The U.S. Supreme Court denied cert to Members of Congress appealing the DC Circuit’s ruling that they lacked standing to sue President Trump for violating the Emoluments Clause.
Reuters (“U.S. Supreme Court ends Democratic lawmakers’ anti-graft lawsuit against Trump“):
The Supreme Court on Tuesday put an end to a lawsuit brought by congressional Democrats that accused President Donald Trump of violating anti-corruption provisions in the U.S. Constitution with his business dealings.
The justices refused to hear an appeal by 215 Senate and House of Representatives Democrats of a lower court ruling that found that the lawmakers lacked the necessary legal standing to bring the case that focused on the Republican president’s ownership of the Trump International Hotel in Washington.
The lawmakers accused Trump of violating the Constitution’s rarely tested “emoluments” clauses that bar presidents from taking gifts or payments from foreign and state governments without congressional approval. The lead plaintiff in the case is U.S. Senator Richard Blumenthal of Connecticut.
“Standing” in political disputes is a sufficiently arcane legal concept that I have no strong view on the merits. The fact that the DC Circuit ruled this way makes me reasonably confident that this wasn’t a partisan action by SCOTUS. The University of Georgia’s Matthew Hall makes a persuasive case that Congress should have standing but I’m sure I could find solid counter-arguments with more effort. Further, there are several SCOTUS rulings over the years denying Members of Congress from suing over policy disputes in that capacity, arguing that they can’t claim to speak for the institution as a whole.
Trump faces two similar lawsuits – one brought by an advocacy group and the other by the Democratic attorneys general of Maryland and the District of Columbia. Those cases likely would be dismissed as moot if Trump loses his Nov. 3 re-election bid, according to University of Richmond law professor Carl Tobia.
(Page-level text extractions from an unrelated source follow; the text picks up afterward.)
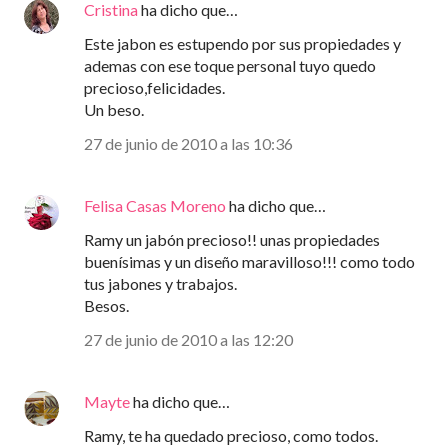
Cristina
ha dicho que…
Este jabon es estupendo por sus propiedades y
ademas con ese toque personal tuyo quedo
precioso,felicidades.
Un beso.
27 de junio de 2010 a las 10:36
Felisa Casas Moreno
ha dicho que…
Ramy un jabón precioso!! unas propiedades
buenísimas y un diseño maravilloso!!! como todo
tus jabones y trabajos.
Besos.
27 de junio de 2010 a las 12:20
Mayte
ha dicho que…
Ramy, te ha quedado precioso, como todos.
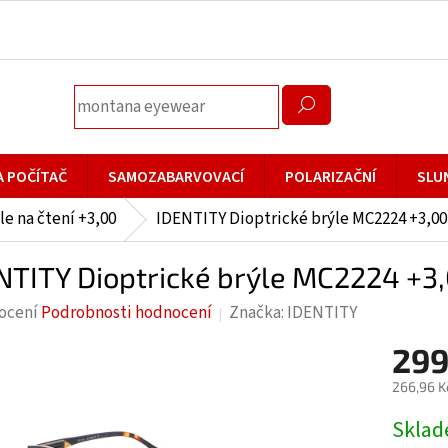
A POČÍTAČ
SAMOZABARVOVACÍ
POLARIZAČNÍ
SLU
le na čtení +3,00
IDENTITY Dioptrické brýle MC2224 +3,00 
NTITY Dioptrické brýle MC2224 +3,0
rné
ocení
Podrobnosti hodnocení
Značka:
IDENTITY
cení
299
ktu
266,96 K
Měrná
Skla
cena:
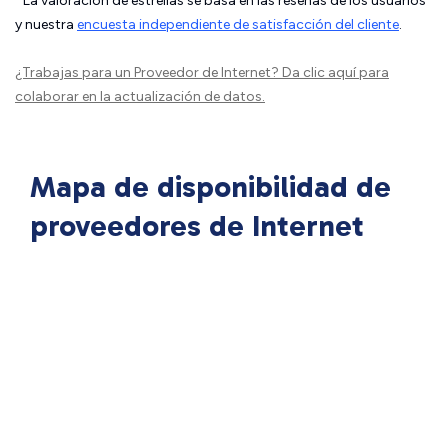
La valoración de estrellas se basa en las reseñas de los usuarios
y nuestra
encuesta independiente de satisfacción del cliente
.
¿Trabajas para un Proveedor de Internet?
Da clic aquí
para
colaborar en la actualización de datos.
Mapa de disponibilidad de
proveedores de Internet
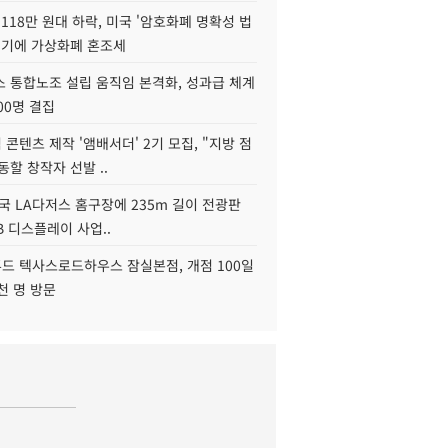
118만 원대 하락, 미국 '암호화폐 명확성 법
연기에 가상화폐 혼조세
스 통합노조 설립 움직임 본격화, 성과급 체계
00명 결집
콘텐츠 제작 '앰배서더' 2기 모집, "지방 점
동할 창작자 선발 ..
국 LA다저스 홈구장에 235m 길이 전광판
2B 디스플레이 사업..
드 텍사스로드하우스 잠실본점, 개점 100일
천 명 방문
If Members of Congress lack standing, I don’t see how state AGs would have it. The more interesting case is the CREW suit, whose plaintiffs include DC hoteliers directly impacted by having to compete against a hotel owned by the President. But they have been winding there way through the system for three years and, as Tobia correctly notes, it becomes a moot issue if Trump’s tenure ends on January 20.
The Trump deal with the Old Post Office itself raises all manner of legal issues, none of which have been resolved. For all intents and purposes, then, the President is above the law if there is no judicial remedy that can be reached during his time in office.
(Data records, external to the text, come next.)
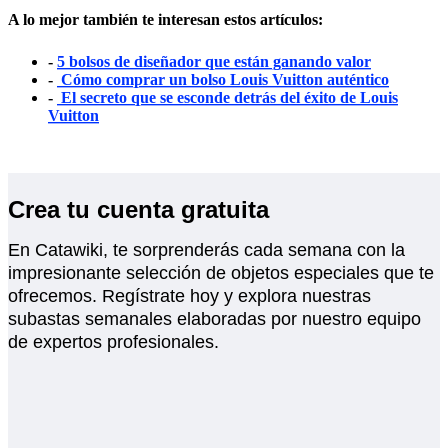
A lo mejor también te interesan estos artículos:
-
5 bolsos de diseñador que están ganando valor
-
Cómo comprar un bolso Louis Vuitton auténtico
-
El secreto que se esconde detrás del éxito de Louis
Vuitton
Crea tu cuenta gratuita
En Catawiki, te sorprenderás cada semana con la
impresionante selección de objetos especiales que te
ofrecemos. Regístrate hoy y explora nuestras
subastas semanales elaboradas por nuestro equipo
de expertos profesionales.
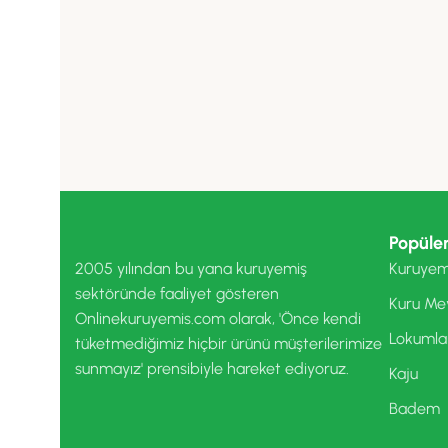
Popüler
2005 yılından bu yana kuruyemiş
Kuruyem
sektöründe faaliyet gösteren
Kuru Me
Onlinekuruyemis.com olarak, 'Önce kendi
Lokumla
tüketmediğimiz hiçbir ürünü müşterilerimize
sunmayız' prensibiyle hareket ediyoruz.
Kaju
Badem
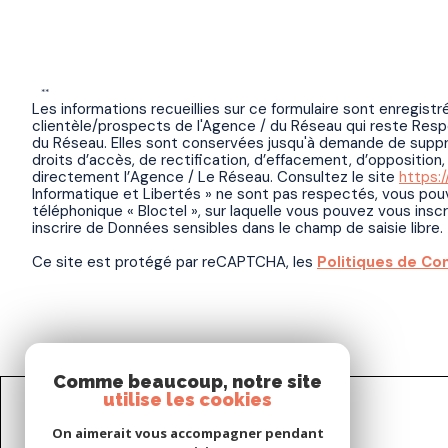
**
Les informations recueillies sur ce formulaire sont enregis
clientèle/prospects de l'Agence / du Réseau qui reste Resp
du Réseau. Elles sont conservées jusqu'à demande de suppre
droits d’accès, de rectification, d’effacement, d’oppositi
directement l’Agence / Le Réseau. Consultez le site
https://
Informatique et Libertés » ne sont pas respectés, vous pouv
téléphonique « Bloctel », sur laquelle vous pouvez vous inscri
inscrire de Données sensibles dans le champ de saisie libre.
Ce site est protégé par reCAPTCHA, les
Politiques de Con
Comme beaucoup, notre site
utilise les cookies
On aimerait vous accompagner pendant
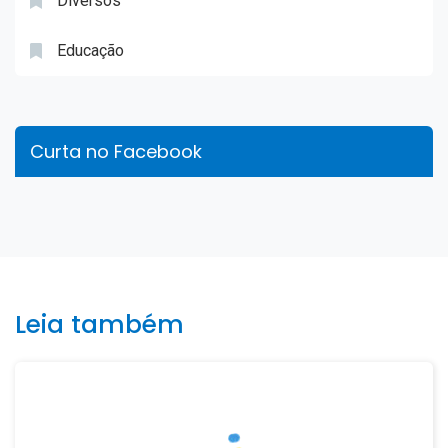
Diversos
Educação
Curta no Facebook
Leia também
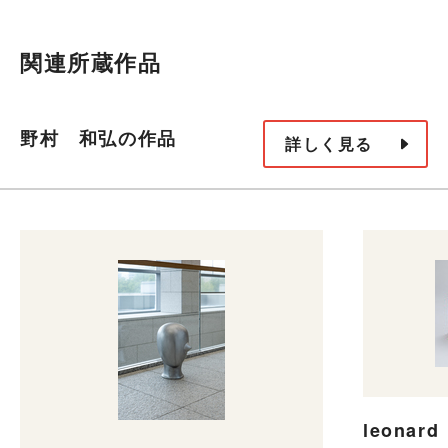
関連所蔵作品
野村 和弘の作品
詳しく見る
leonard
The House could very well have impeached Trump for the Emoluments violations, at very least adding additional charges during the last impeachment process. Speaker Pelosi and the rest of the Democratic leadership thought the better of it. Alas, that, too is a moot point in that, unless the opposite party controls the Senate by wide margins, no President is likely going to be removed via that mechanism.
Again, if impeachment is a remedy only on paper and nobody has standing to sue for judicial relief, then the Emoluments Clause and other Constitutional restrictions amount to suggestions rather than the supreme law of the land. That’s decidedly less than ideal.